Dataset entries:
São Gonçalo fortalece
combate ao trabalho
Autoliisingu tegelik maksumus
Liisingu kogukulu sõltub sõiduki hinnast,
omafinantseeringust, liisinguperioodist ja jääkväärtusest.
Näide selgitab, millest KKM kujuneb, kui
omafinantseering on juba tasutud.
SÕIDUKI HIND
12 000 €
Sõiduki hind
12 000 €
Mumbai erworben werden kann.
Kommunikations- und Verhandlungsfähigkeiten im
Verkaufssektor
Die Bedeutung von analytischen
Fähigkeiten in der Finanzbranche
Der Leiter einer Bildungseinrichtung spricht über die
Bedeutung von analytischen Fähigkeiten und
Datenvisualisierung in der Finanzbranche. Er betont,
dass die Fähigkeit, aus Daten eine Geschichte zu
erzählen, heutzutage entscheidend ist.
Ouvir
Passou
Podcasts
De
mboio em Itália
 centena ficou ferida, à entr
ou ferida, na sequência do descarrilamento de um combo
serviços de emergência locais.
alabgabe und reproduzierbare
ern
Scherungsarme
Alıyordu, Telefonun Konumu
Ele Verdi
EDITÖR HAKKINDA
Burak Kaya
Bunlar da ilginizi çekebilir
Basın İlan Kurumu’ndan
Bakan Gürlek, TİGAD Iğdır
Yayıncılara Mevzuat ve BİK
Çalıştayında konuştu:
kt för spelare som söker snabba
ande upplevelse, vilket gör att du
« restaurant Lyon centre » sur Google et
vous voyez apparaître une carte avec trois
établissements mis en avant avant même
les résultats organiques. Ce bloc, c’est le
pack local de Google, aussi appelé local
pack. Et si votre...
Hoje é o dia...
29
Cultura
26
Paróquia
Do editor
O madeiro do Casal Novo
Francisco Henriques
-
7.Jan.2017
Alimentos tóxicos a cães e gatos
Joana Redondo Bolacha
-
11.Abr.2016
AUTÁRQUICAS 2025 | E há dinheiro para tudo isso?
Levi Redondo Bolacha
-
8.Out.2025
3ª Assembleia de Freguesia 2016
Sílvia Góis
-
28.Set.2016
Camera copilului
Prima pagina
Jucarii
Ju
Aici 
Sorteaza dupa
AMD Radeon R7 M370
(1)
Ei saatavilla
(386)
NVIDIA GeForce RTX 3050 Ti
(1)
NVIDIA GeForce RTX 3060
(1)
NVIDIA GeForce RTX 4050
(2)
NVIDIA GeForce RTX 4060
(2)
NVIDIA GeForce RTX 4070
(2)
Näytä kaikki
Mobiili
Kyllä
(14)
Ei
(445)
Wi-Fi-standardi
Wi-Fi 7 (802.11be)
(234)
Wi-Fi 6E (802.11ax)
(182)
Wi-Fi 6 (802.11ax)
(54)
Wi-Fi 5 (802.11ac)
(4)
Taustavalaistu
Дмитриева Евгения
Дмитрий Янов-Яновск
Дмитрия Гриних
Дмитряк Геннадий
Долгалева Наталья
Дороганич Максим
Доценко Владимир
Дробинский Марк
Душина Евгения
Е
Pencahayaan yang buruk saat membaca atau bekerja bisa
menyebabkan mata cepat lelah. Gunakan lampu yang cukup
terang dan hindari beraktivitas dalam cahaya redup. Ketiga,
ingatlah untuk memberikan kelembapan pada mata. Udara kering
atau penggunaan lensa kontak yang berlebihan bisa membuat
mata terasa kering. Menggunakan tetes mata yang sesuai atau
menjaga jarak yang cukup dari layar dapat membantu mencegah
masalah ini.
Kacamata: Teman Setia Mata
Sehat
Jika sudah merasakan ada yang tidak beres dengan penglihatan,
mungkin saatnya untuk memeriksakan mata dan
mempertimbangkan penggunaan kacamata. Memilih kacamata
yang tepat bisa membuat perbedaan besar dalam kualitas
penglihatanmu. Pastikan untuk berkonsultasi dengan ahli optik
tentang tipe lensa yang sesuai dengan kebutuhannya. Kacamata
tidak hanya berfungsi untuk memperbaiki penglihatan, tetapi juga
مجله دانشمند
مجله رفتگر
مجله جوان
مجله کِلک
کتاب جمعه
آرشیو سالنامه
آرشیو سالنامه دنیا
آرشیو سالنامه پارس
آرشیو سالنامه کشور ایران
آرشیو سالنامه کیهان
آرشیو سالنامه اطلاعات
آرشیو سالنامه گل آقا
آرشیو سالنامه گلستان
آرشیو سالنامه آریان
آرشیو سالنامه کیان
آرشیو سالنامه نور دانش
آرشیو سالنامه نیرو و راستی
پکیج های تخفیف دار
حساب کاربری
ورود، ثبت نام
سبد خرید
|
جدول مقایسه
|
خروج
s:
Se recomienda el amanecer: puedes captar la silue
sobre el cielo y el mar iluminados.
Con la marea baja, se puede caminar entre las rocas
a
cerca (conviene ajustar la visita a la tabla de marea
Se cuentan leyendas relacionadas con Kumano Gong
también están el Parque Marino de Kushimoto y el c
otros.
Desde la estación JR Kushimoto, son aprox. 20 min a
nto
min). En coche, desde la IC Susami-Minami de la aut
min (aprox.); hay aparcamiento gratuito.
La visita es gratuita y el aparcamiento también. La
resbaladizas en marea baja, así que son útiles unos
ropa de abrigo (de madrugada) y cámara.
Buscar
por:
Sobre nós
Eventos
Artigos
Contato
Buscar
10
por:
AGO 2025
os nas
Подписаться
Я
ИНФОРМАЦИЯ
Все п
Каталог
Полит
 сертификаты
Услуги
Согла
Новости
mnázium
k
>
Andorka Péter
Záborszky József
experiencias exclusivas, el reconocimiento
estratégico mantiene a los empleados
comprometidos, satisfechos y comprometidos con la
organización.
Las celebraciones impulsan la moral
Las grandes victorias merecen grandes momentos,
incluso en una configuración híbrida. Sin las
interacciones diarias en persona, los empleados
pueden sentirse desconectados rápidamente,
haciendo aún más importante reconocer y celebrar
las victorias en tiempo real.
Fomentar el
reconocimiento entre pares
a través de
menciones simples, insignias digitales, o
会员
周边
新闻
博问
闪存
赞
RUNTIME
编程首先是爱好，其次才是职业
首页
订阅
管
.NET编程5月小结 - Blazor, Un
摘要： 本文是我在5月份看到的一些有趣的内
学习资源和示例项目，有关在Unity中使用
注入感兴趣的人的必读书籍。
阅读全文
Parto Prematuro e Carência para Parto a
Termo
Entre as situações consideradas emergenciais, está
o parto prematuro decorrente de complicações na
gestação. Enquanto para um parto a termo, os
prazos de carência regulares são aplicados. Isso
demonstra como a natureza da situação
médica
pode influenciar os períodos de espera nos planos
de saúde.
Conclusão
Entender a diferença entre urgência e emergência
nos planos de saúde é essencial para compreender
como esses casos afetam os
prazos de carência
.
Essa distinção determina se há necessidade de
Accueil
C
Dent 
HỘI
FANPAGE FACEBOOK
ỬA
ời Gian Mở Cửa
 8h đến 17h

* INSTRUCTIONS TO FOLLOW *
Search the data above for the word "Redondo", then gather each line in which it appears.

* RESPONSE *
Joana Redondo Bolacha
Levi Redondo Bolacha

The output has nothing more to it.